Dieter Müller, FED

Dieter Müller vom FED eröffnete die 32. Konferenz in Ulm. (Bild: FED)

Die heimische Leiterplatten- und Baugruppenindustrie steht nach wie vor unter großem internationalen Kosten- und Wettbewerbsdruck. Durch lösungsorientiertes Vorgehen, Kreativität und Flexibilität, geschlossene Prozessketten und klare Geschäftsstrategien können sich kleine und mittelständische Unternehmen in dieser Ära des Wandels erfolgreich am Markt behaupten und neue Chancen nutzen.

Schlüsselthemen für den Erfolg sind zuverlässige Elektronikdesigns, flexible Fertigungsprozesse, umweltschonendere Produktionsmethoden und Materialien sowie hochqualifizierte Fachkräfte. Digitalisierung, Industrie-4.0-Konzepte und KI-Lösungen sind die entscheidenden Werkzeuge, um die Prozesse flexibler, effizienter und widerstandsfähiger zu gestalten sind. Wie dies in der Praxis gelingt, zeigte sich wieder einmal vom 18.-19. September 2024 auf der FED-Konferenz.

FED Konferenz 2024
Großen Anklang fand die diesjährige FED-Konferenz, sodass sich die Veranstalter erneut über zahrlreiche Teilnehmer freuen konnten. (Bild: FED)

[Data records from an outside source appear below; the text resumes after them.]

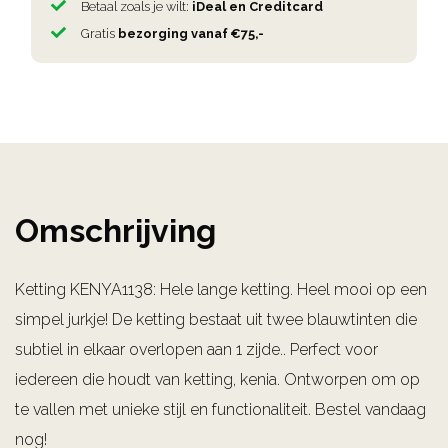
Betaal zoals je wilt:
iDeal en Creditcard
Gratis
bezorging vanaf €75,-
Omschrijving
Ketting KENYA1138: Hele lange ketting. Heel mooi op een
simpel jurkje! De ketting bestaat uit twee blauwtinten die
subtiel in elkaar overlopen aan 1 zijde.. Perfect voor
iedereen die houdt van ketting, kenia. Ontworpen om op
te vallen met unieke stijl en functionaliteit. Bestel vandaag
nog!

Das sind die Gewinner im PCB Design Award

Bereits zum 7. Mal hat der FED alle Leiterplattendesigner in der DACH-Region aufgerufen, eine besonders herausfordernde Arbeit aus ihrem Alltag einzureichen. Der Preis wird vergeben, um innovative und besonders anspruchsvolle Designs zu honorieren, die neue Standards setzen. Typischerweise bewertet die Jury dabei Aspekte wie Designqualität, Funktionalität, Effizienz und die Fähigkeit, komplexe technische Anforderungen zu erfüllen. Besonders im Fokus stehen dabei auch Kriterien wie Miniaturisierung, Signalintegrität und thermisches Management.

Den ersten Platz in der Kategorie 3-D/Bauraum belegte Udo Cochet unter Mitwirkung von Bernard Steinkamp von der Rosen Technologie & Research Center GmbH. Seine Einreichung ist ein Modul zur Erfassung und Abspeicherung von Sensordaten in einem Pipeline-Inspektionssystem, bestehend aus vier gestapelten Baugruppen. Die eingereichte Baugruppe mit 18 Versorgungsspannungen plus ein Massekonzept, dazu ein Ball-Grid-Array mit 0,5/0,65mm Pitch und 361Balls ist das Herz des gesamten Moduls, das in einem Bauraum von knapp 51 x 42 x 35 mm untergebracht ist. Diese Kompaktheit wurde durch einen 12-lagigen Multilayeraufbau mit definierten Referenzlagen erreicht. Ein spezielles Aluminiumprofil leitet die eigene Wärme an die Umgebung ab und dient ebenfalls der Abschirmung.

FED-Award 2024
Die neuen Awards sind nicht nur schwer, sondern auch schön anzusehen. (Bild: FED)

In der Kategorie High-Power ging es um die Herausforderung von sehr hohen Spannungen, Strömen oder Verlustleistungen außerhalb der üblichen Standards und deren Lösungen. Alois Spieß unter Mitwirkung von Heinz Hornung, beide TQ Systems GmbH, freuten sich über ihre Auszeichnung für eine Ansteuerschaltung für einen 3-Phasen Motor. Auf wenig Platz (so groß wie eine 2 Euro Münze) musste eine hohe Leistungsdichte umgesetzt werden: 1000 W aus 48 V! Die bis zu 50 A Gleichstrom wurden auf «nur» 6-Lagen mit 35 µm Kupferfolie realisiert. Um die Verlustleistung zu reduzieren, wurden Bauteile mit der neuen Gallium-Nitrid (GaN) Technologie eingesetzt, welche einen Wirkungsgrad von über 99 % haben. Dadurch konnte im Leistungsteil auf eine Kühlanbindung verzichtet werden.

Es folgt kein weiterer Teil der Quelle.